ISACA identifies P2P hacking as problem for companies

By Alan Harten

The ISACA, an association of more than 86,000 IT governance professionals, says that a United States court case in which a 19-year-old hacker has pleaded guilty to modifying a file-sharing application, is highly significant in that it clearly shows the dangers of using this type of software.

This case, which involved P2P operator Limewire, resulted in Jason Milmont facing up to five years in prison and a possible fine of up to $250,000 for making modifications to Limewire.

Up to 15,000 people made use of the modified version of Limewire created by Milmont.

By doing so they infected their own machines with botnets, which could then do almost anything on the host PC, ranging from stealing their financial information to forming part of a network to attack major Web portals.

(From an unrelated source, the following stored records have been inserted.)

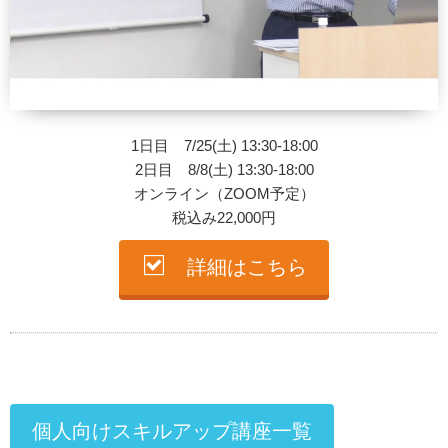
1日目 7/25(土) 13:30-18:00
2日目 8/8(土) 13:30-18:00
オンライン（ZOOM予定）
税込み22,000円
詳細はこちら
個人向けスキルアップ講座一覧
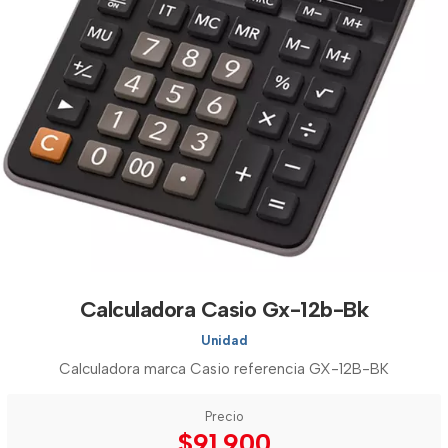
Calculadora Casio Gx-12b-Bk
Unidad
Calculadora marca Casio referencia GX-12B-BK
Precio
$91.900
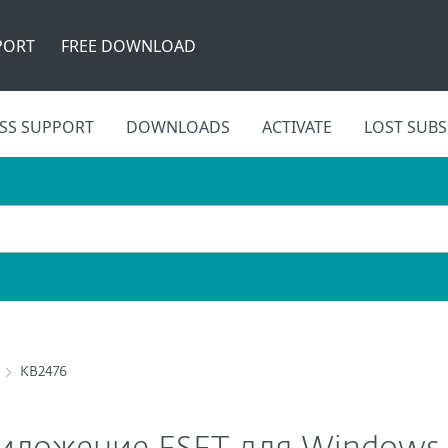
PORT
FREE DOWNLOAD
SS SUPPORT
DOWNLOADS
ACTIVATE
LOST SUBS
KB2476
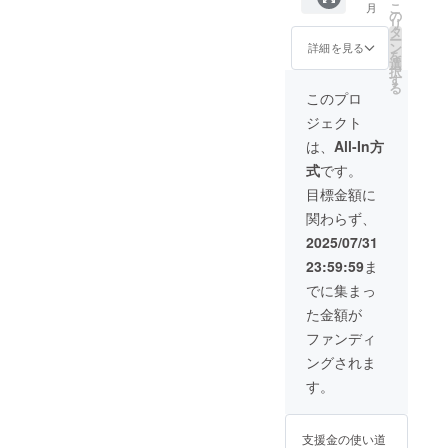
こ
月
り入れ
60代女
の
をお選
リ
る。
性 ・更
タ
びいた
ー
ReNerg
年期・
ン
だけま
詳細を見る
を
yマルチ
疲れや
選
す。 ※
択
ユース
すさが
す
有効期
る
NMNパ
気にな
限：
このプロ
ウダー
る方 ・
2026年
ジェクト
の吸引
将来へ
3月末ま
体験 こ
の“体づ
で
は、
All-In方
んな方
くり”を
式
です。
におす
今始め
すめ ・
たい方
目標金額に
透明感
サプリ
関わらず、
とハリ
は毎朝
を求め
スムー
2025/07/31
る30〜
ジーに
23:59:59
ま
60代女
混ぜる
性 ・更
だけ。
でに集まっ
年期・
美容液
た金額が
疲れや
に混ぜ
すさが
ても◎
ファンディ
気にな
吸って
ングされま
る方 ・
もOK。
将来へ
自分の
す。
の“体づ
体が、
くり”を
ちゃん
今始め
と応え
支援金の使い道
たい方
てくれ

While modifying peer-to-peer software in this way is reasonably common, this is the first prosecution in such a case and, as such, it highlights the fact that using P2P services and software is a dangerous problem.

With more people than ever logging in to file-sharing sites from their work computer it is becoming an increasingly common way in which companies become exposed to serious risk.

The ISACA commissioned a survey of American white-collar workers and discovered that a shocking 35% of employees ignore company rules on information technology (IT) policies and that 15% have used peer-to-peer file-sharing at least once at work.

Peer-to-peer file-sharing at work is particularly dangerous because it allows in an unknown download that may threaten all kinds of problems for company computers, including placing company information at risk.

A part of the problem is that employees often see no threat or reason why companies will not allow them to download a piece of music from a site that they possibly already use at home.

Basically they have no understanding of the potential threat and therefore see no reason to follow company rules.

They do not comprehend that at home they put their own computer at risk, but at work they put the company’s security at risk, as well as the highly sensitive information they have stored, especially in regard to customers personal and financial details.

On average, at a company of 1,000 white-collar employees, up to 70 employees are likely to be using peer-to-peer file sharing while at work often or very often, based on the survey findings.

Companies and employees should be very concerned about their personal and corporate data in light of this information.